El informe, titulado “Evaluación de Tecnología en Retail: Oportunidades para Mejorar las Experiencias del Consumidor”, se basa en las respuestas de 13.000 personas de 11 países. El trabajo analiza cómo la tecnología, la situación económica y la protección de datos influyen en las decisiones de compra. Casi seis de cada diez consumidores (58%) afirman que su capacidad para comprar productos básicos se ha visto afectada por factores económicos durante el último año. Este impacto es más alto en países como Estados Unidos (69%), México (65%), Canadá (64%), Australia (63%) y Reino Unido (62%).
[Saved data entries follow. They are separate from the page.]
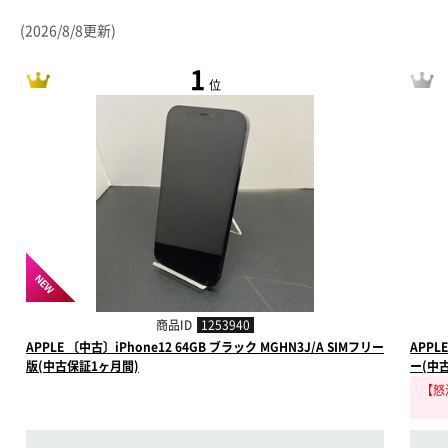
(2026/8/8更新)
1
位
NEW
商品ID
1253940
APPLE 〔中古〕iPhone12 64GB ブラック MGHN3J/A SIMフリー
APPL
版(中古保証1ヶ月間)
ー(中
【怒涛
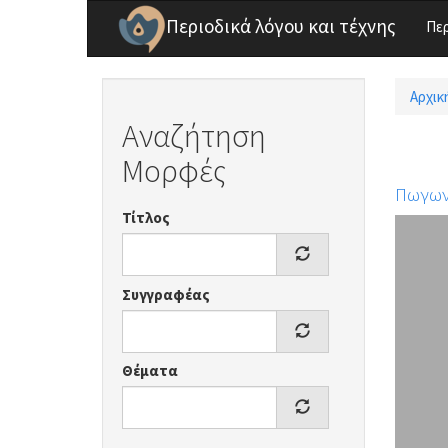
Παράκαμψη προς το κυρίως περιεχόμενο
Περιοδικά λόγου και τέχνης
Πε
Αρχικ
Είσ
Αναζήτηση
Μορφές
Πωγων
Τίτλος
Συγγραφέας
Θέματα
En Alemania, Italia y Suecia la cifra es del 50%, mientras que en Países Bajos alcanza el 49%.

David Parras, director regional para Europa del Sur en SOTI, explica que los consumidores actuales están más conectados y son más conscientes del precio. Saben dónde y cuándo adquirir productos sensibles al coste y utilizan la tecnología tanto en tiendas físicas como online. Esperan que los comercios ofrezcan plataformas digitales integradas que permitan experiencias unificadas y en tiempo real a través de diferentes dispositivos, aplicaciones y canales. Sin embargo, según Parras, todavía existen problemas en el seguimiento y la ejecución de pedidos en tiempo real, lo que genera vacíos importantes en la cadena de suministro.

El informe señala que la tecnología disponible aún no logra mejorar completamente la experiencia de compra. Esto pone de relieve la necesidad de impulsar nuevas iniciativas e incentivos para motivar a los consumidores a utilizar aplicaciones móviles. Estas herramientas son clave para ofrecer la personalización que buscan los clientes. También se menciona la importancia de tecnologías como la realidad aumentada y las herramientas de visualización para crear experiencias más inmersivas.
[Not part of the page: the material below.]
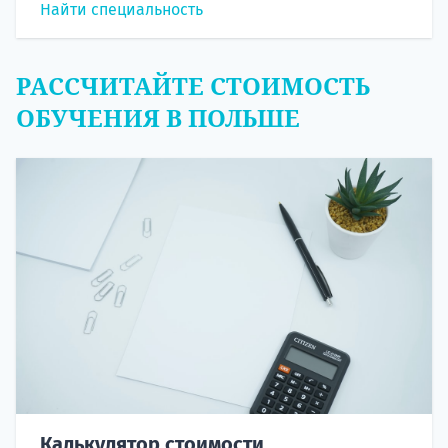
Найти специальность
РАССЧИТАЙТЕ СТОИМОСТЬ
ОБУЧЕНИЯ В ПОЛЬШЕ
Калькулятор стоимости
Según el estudio, la mitad de los consumidores utiliza aplicaciones para acceder a ofertas exclusivas, descuentos y programas de fidelización. El 53% valora especialmente la rapidez que estas aplicaciones aportan al proceso de pago. Sin embargo, muchos consideran que estas herramientas todavía no cumplen con sus expectativas en cuanto a personalización e innovación.
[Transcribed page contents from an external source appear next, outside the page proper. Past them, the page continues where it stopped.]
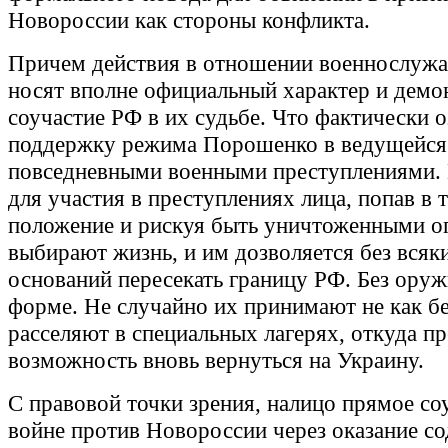
Новороссии как стороны конфликта.
Причем действия в отношении военнослуж
носят вполне официальный характер и дем
соучастие РФ в их судьбе. Что фактически о
поддержку режима Порошенко в ведущейся 
повседневными военными преступлениями.
для участия в преступлениях лица, попав в 
положение и рискуя быть уничтоженными о
выбирают жизнь, и им дозволяется без всяки
оснований пересекать границу РФ. Без оруж
форме. Не случайно их принимают не как б
расселяют в специальных лагерях, откуда п
возможность вновь вернуться на Украину.
С правовой точки зрения, налицо прямое со
войне против Новороссии через оказание со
La seguridad y la privacidad siguen siendo aspectos prioritarios para los consumidores. En España, el 70% quiere integrar más tecnología en sus compras, pero el 92% muestra preocupación por algún aspecto relacionado con la privacidad o la seguridad de los datos al comprar tanto online como en tienda física. Además, el 94% reconsidera su decisión si una tienda ha sido víctima de un ciberataque.

El informe también revela que el 43% de los consumidores ha sufrido algún tipo de fraude relacionado con el comercio minorista. Esta cifra sube al 51% en Estados Unidos y es algo menor en Países Bajos (37%), Suecia (36%) y Canadá (34%).

Parras señala que las empresas deben encontrar un equilibrio entre mejorar la experiencia del cliente mediante tecnología y proteger adecuadamente los datos personales. Los consumidores valoran la personalización solo cuando confían plenamente en que sus datos se gestionan con responsabilidad. La transparencia y una seguridad sólida son elementos básicos para mantener esa confianza, especialmente cuando incluso grandes marcas han sido objetivo de ciberataques internacionales.

El estudio concluye que las condiciones económicas actuales están impulsando cambios claros en las prioridades del consumidor. La tecnología puede ayudar a mejorar su experiencia siempre que se garantice la protección de sus datos personales y se ofrezcan soluciones adaptadas a sus necesidades actuales.